A boat lift will keep your watercraft out of the waves, offering extra protection against all sorts of damage including but not limited to mold, mildew, and barnacles under your boat.
Pontoon lifts make it easier for you and your passengers to board and disembark your boat. They make your boat more stable and keep it from rocking while you try to make your way onboard.
How much do you pay yearly for marina fees? Although a pontoon boat lift might seem like an expensive purchase, it actually saves you thousands of dollars that you would have paid in marina fees.
Maintenance Tips for Pontoon Boat Lifts
It’s definitely not going to be a cheap purchase, so here are some tips to help you preserve and extend the lifespan of your boat lift:
Keep it well oiled. There are going to be moving parts that require constant greasing for smooth operation.
Don’t skip any steps of the operation process. This could lead to unnecessary wear on moving parts.
Replace your cables when its time.
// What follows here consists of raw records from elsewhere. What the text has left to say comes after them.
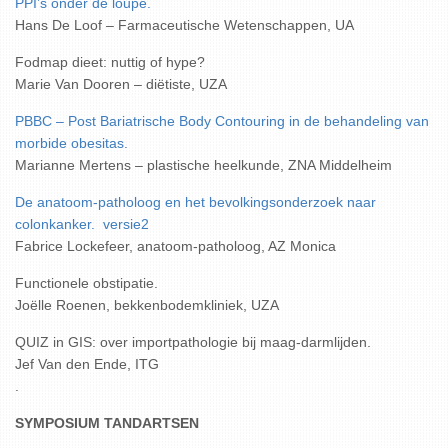
PPI’s onder de loupe.
Hans De Loof – Farmaceutische Wetenschappen, UA
Fodmap dieet: nuttig of hype?
Marie Van Dooren – diëtiste, UZA
PBBC – Post Bariatrische Body Contouring in de behandeling van
morbide obesitas.
Marianne Mertens – plastische heelkunde, ZNA Middelheim
De anatoom-patholoog en het bevolkingsonderzoek naar
colonkanker.
versie2
Fabrice Lockefeer, anatoom-patholoog, AZ Monica
Functionele obstipatie.
Joëlle Roenen, bekkenbodemkliniek, UZA
QUIZ in GIS: over importpathologie bij maag-darmlijden.
Jef Van den Ende, ITG
.
SYMPOSIUM TANDARTSEN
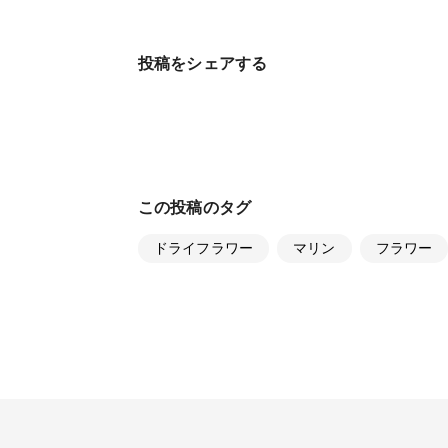
投稿をシェアする
この投稿のタグ
ドライフラワー
マリン
フラワー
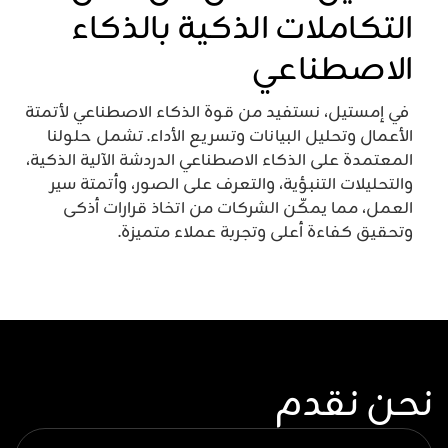
التكاملات الذكية بالذكاء
الاصطناعي
في إمستيل، نستفيد من قوة الذكاء الاصطناعي لأتمتة
الأعمال وتحليل البيانات وتسريع الأداء. تشمل حلولنا
المعتمدة على الذكاء الاصطناعي الدردشة الآلية الذكية،
والتحليلات التنبؤية، والتعرف على الصور، وأتمتة سير
العمل، مما يمكّن الشركات من اتخاذ قرارات أذكى
وتحقيق كفاءة أعلى وتجربة عملاء متميزة.
نحن نقدم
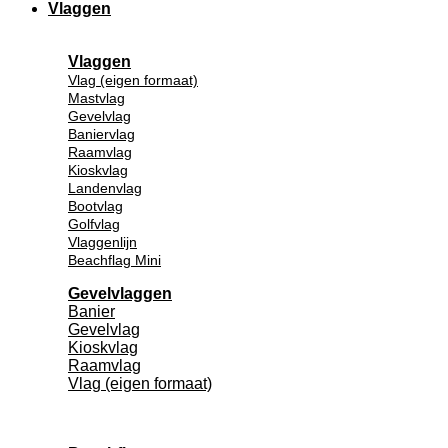
Vlaggen
Vlaggen
Vlag (eigen formaat)
Mastvlag
Gevelvlag
Baniervlag
Raamvlag
Kioskvlag
Landenvlag
Bootvlag
Golfvlag
Vlaggenlijn
Beachflag Mini
Gevelvlaggen
Banier
Gevelvlag
Kioskvlag
Raamvlag
Vlag (eigen formaat)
Worn out lines can affect the performance of the lift and even put your pontoon at risk of damage.
Look into weight warnings. Don’t board more passengers than the lift’s weight capacity will allow.
Need a Lift?
A lift can make your everyday pontoon storage experience just that much easier. But with pontoon boat lift prices being the way they are, it’s important that you take the time to consider the nitty gritty. Figure out your budget and your expectations to make sure you’re buying a lift that’s right on the money.